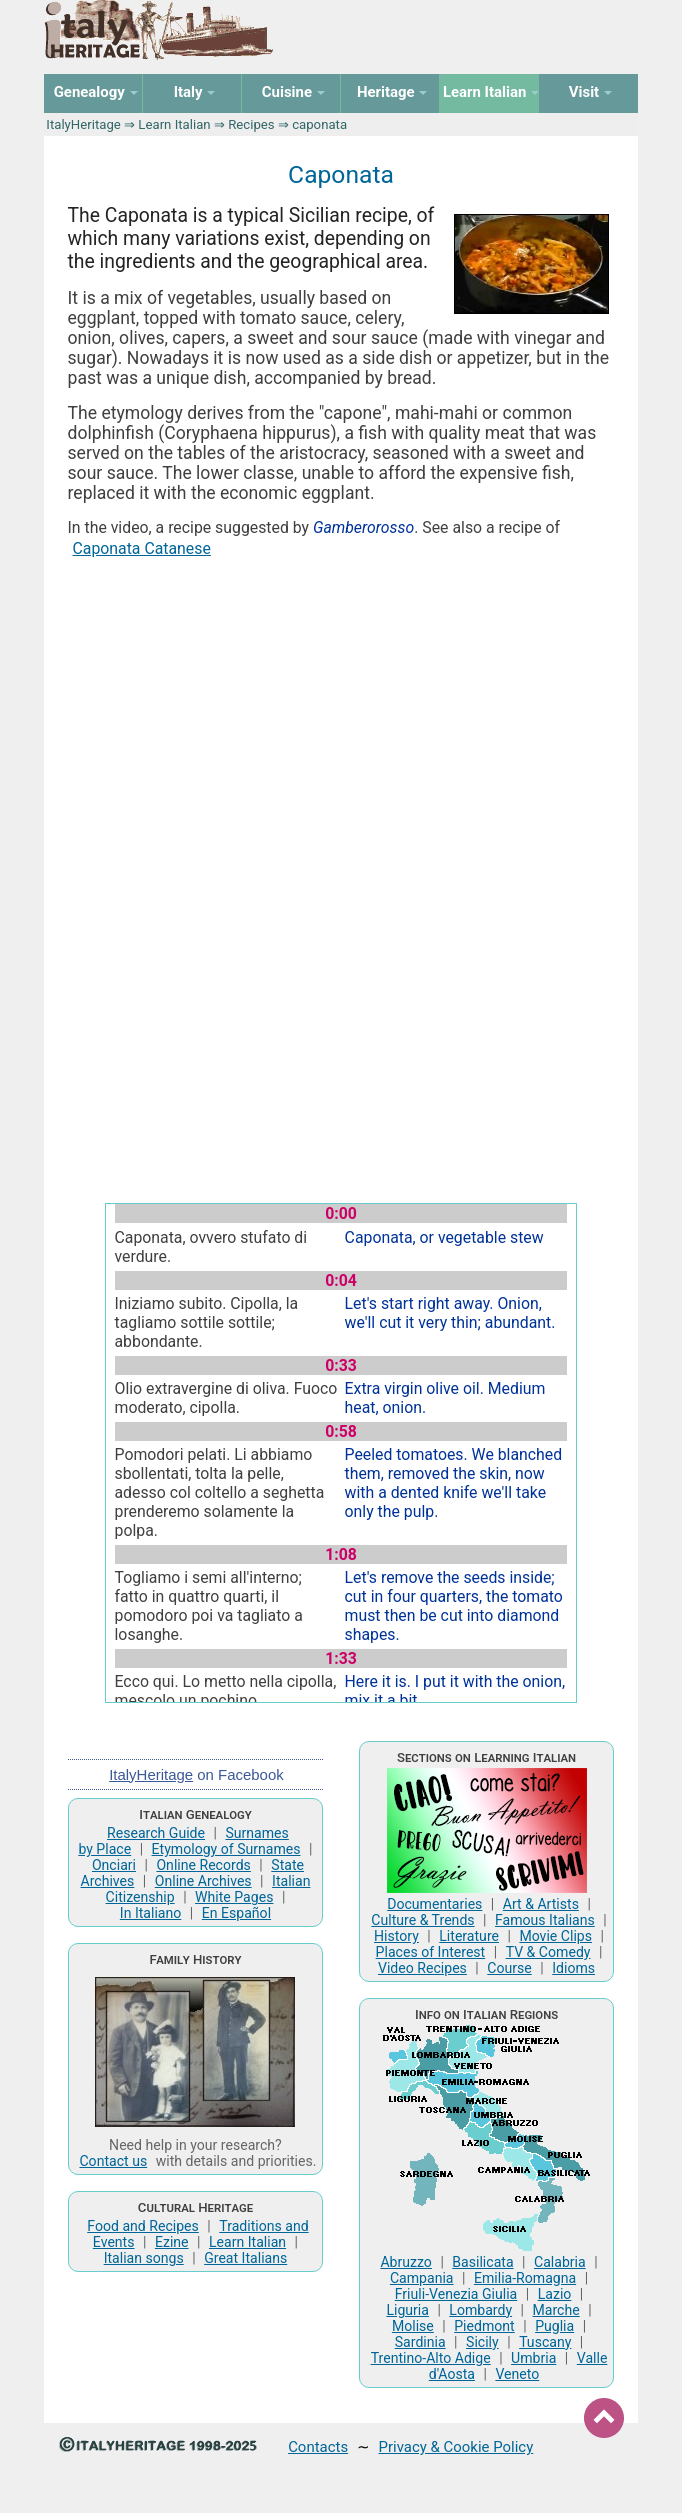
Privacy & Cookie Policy (456, 2447)
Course (509, 1968)
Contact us (113, 2161)
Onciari (114, 1865)
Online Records (203, 1865)
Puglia (554, 2326)
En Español (236, 1913)
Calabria (560, 2262)
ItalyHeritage (83, 124)
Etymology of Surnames (226, 1849)
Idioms (573, 1968)
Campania (422, 2278)
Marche (556, 2310)
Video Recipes (422, 1968)
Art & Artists (541, 1904)
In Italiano (151, 1913)
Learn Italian (174, 124)
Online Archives (203, 1881)
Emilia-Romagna (525, 2278)
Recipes (251, 124)
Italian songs (144, 2258)
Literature (469, 1936)
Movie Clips (555, 1936)
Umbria (533, 2358)
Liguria (407, 2310)
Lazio (555, 2294)
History (396, 1936)
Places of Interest (431, 1952)
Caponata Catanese (142, 548)
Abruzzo (406, 2262)
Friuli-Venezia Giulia (456, 2294)
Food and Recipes (143, 2226)
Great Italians (245, 2258)
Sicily (482, 2342)
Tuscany (545, 2342)
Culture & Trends (422, 1920)
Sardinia (420, 2342)
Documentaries (434, 1904)
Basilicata (482, 2262)
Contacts (318, 2447)
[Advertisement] (341, 726)
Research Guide (156, 1833)
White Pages (234, 1897)
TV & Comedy (548, 1952)
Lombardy (480, 2310)
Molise (413, 2326)
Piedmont (484, 2326)
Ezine (172, 2242)
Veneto (517, 2374)
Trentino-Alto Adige (431, 2358)
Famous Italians (545, 1920)
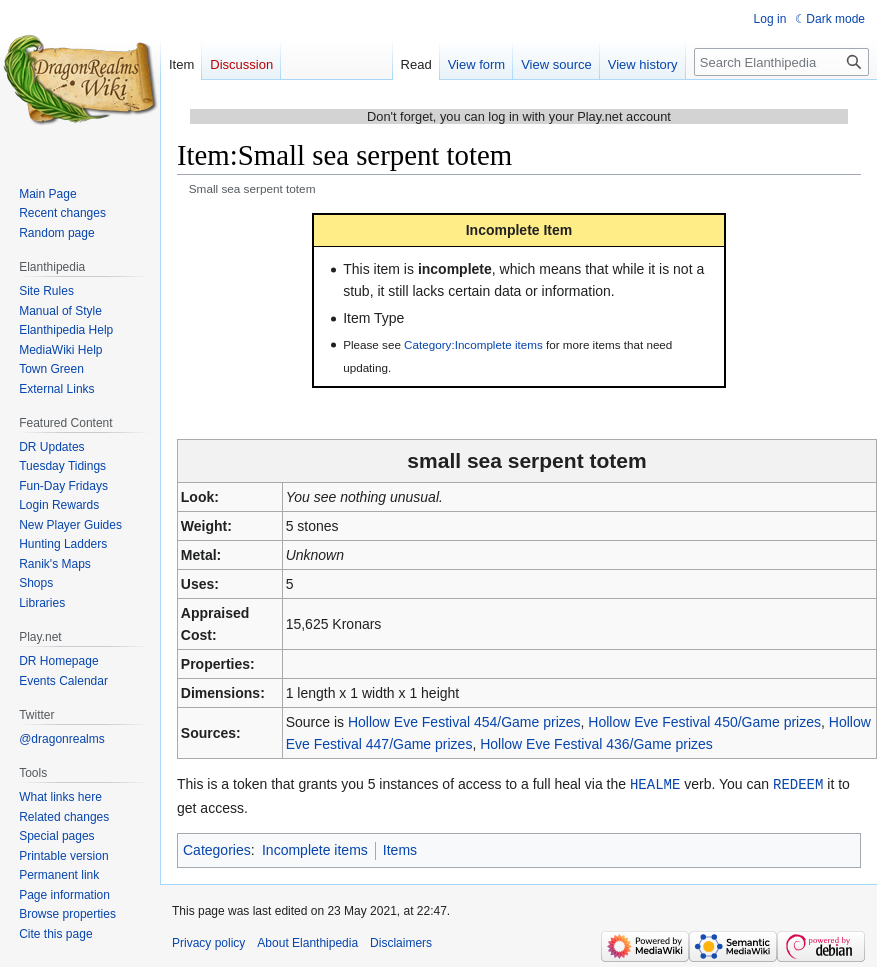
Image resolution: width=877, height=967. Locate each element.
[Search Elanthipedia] (781, 62)
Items (400, 849)
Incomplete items (315, 849)
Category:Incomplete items (473, 344)
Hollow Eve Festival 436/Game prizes (596, 744)
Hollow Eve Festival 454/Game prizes (464, 722)
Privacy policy (208, 942)
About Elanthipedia (307, 942)
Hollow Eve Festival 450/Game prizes (704, 722)
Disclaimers (401, 942)
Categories (217, 849)
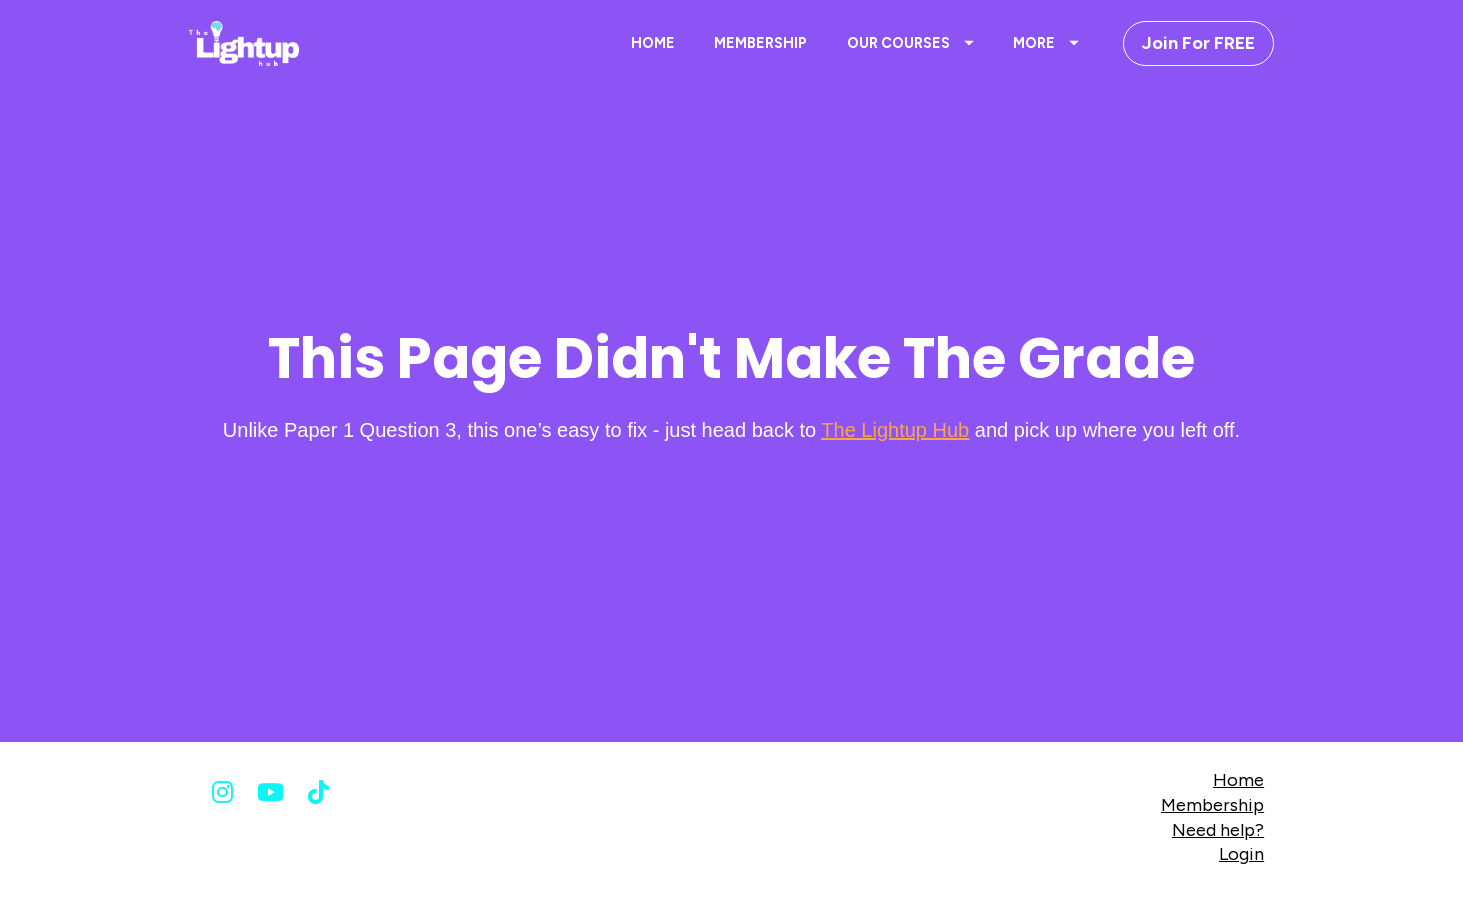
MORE (1046, 43)
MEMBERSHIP (760, 43)
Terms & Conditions (930, 896)
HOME (653, 43)
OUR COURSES (910, 43)
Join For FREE (1198, 43)
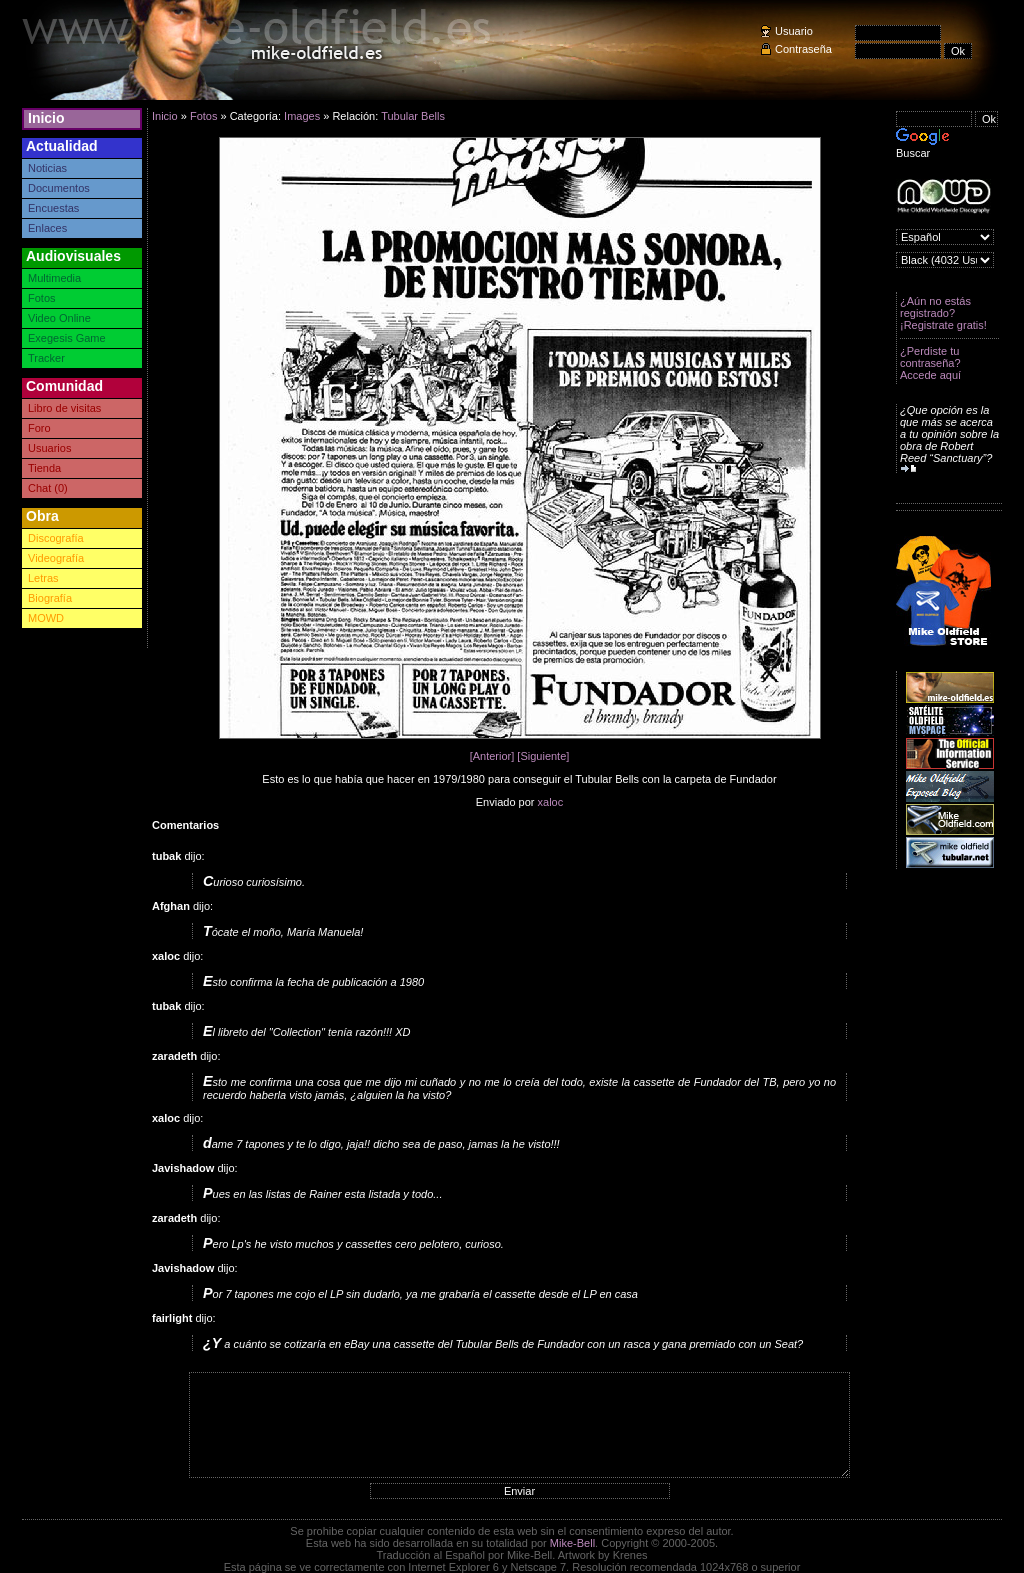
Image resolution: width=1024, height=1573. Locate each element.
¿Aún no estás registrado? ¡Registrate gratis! (943, 313)
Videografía (56, 558)
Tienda (44, 468)
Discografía (56, 538)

What you have to do | Copy only the lines above from the one containing "Idioms (573, 1968)" through the one containing "Videografía (56, 558)", both included. Leave out the pictures.

Response box |
Idioms (573, 1968)
Campania (422, 2278)
Marche (556, 2310)
Video Recipes (422, 1968)
Art & Artists (541, 1904)
In Italiano (151, 1913)
Learn Italian (174, 124)
Online Archives (203, 1881)
Emilia-Romagna (525, 2278)
Recipes (251, 124)
Italian songs (144, 2258)
Literature (469, 1936)
Movie Clips (555, 1936)
Umbria (533, 2358)
Liguria (407, 2310)
Lazio (555, 2294)
History (396, 1936)
Places of Interest (431, 1952)
Caponata Catanese (142, 548)
Abruzzo (406, 2262)
Friuli-Venezia Giulia (456, 2294)
Food and Recipes (143, 2226)
Great Italians (245, 2258)
Sicily (482, 2342)
Tuscany (545, 2342)
Culture & Trends (422, 1920)
Sardinia (420, 2342)
Documentaries (434, 1904)
Basilicata (482, 2262)
Contacts (318, 2447)
[Advertisement] (341, 726)
Research Guide (156, 1833)
White Pages (234, 1897)
TV & Comedy (548, 1952)
Lombardy (480, 2310)
Molise (413, 2326)
Piedmont (484, 2326)
Ezine (172, 2242)
Veneto (517, 2374)
Trentino-Alto Adige (431, 2358)
Famous Italians (545, 1920)
Image resolution: width=877, height=967. Locate each element.
[Search Elanthipedia] (781, 62)
Items (400, 849)
Incomplete items (315, 849)
Category:Incomplete items (473, 344)
Hollow Eve Festival 436/Game prizes (596, 744)
Hollow Eve Festival 454/Game prizes (464, 722)
Privacy policy (208, 942)
About Elanthipedia (307, 942)
Hollow Eve Festival 450/Game prizes (704, 722)
Disclaimers (401, 942)
Categories (217, 849)
MORE (1046, 43)
MEMBERSHIP (760, 43)
Terms & Conditions (930, 896)
HOME (653, 43)
OUR COURSES (910, 43)
Join For FREE (1198, 43)
Image resolution: width=1024, height=1573. Locate each element.
¿Aún no estás registrado? ¡Registrate gratis! (943, 313)
Videografía (56, 558)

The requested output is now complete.